> [EXERCISE GOAL]:
Tell how many lines in the data below hold the string "Tester"; give nothing but the number.

Dataset entries

******

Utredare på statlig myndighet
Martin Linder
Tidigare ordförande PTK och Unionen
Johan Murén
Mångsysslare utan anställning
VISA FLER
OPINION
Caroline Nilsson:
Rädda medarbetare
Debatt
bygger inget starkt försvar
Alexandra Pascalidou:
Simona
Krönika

******

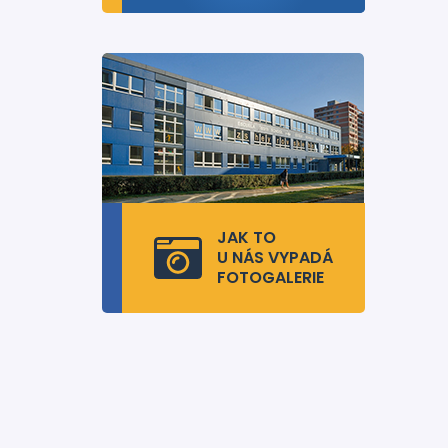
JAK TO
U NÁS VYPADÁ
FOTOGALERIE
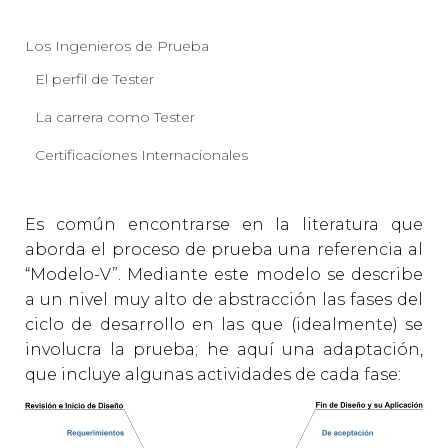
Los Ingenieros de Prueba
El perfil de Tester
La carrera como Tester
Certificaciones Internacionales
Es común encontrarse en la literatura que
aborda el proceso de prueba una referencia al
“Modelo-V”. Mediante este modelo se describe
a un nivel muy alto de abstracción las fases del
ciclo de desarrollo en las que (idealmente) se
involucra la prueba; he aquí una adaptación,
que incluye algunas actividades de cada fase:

******

> [REPLY TO THE TASK]:
2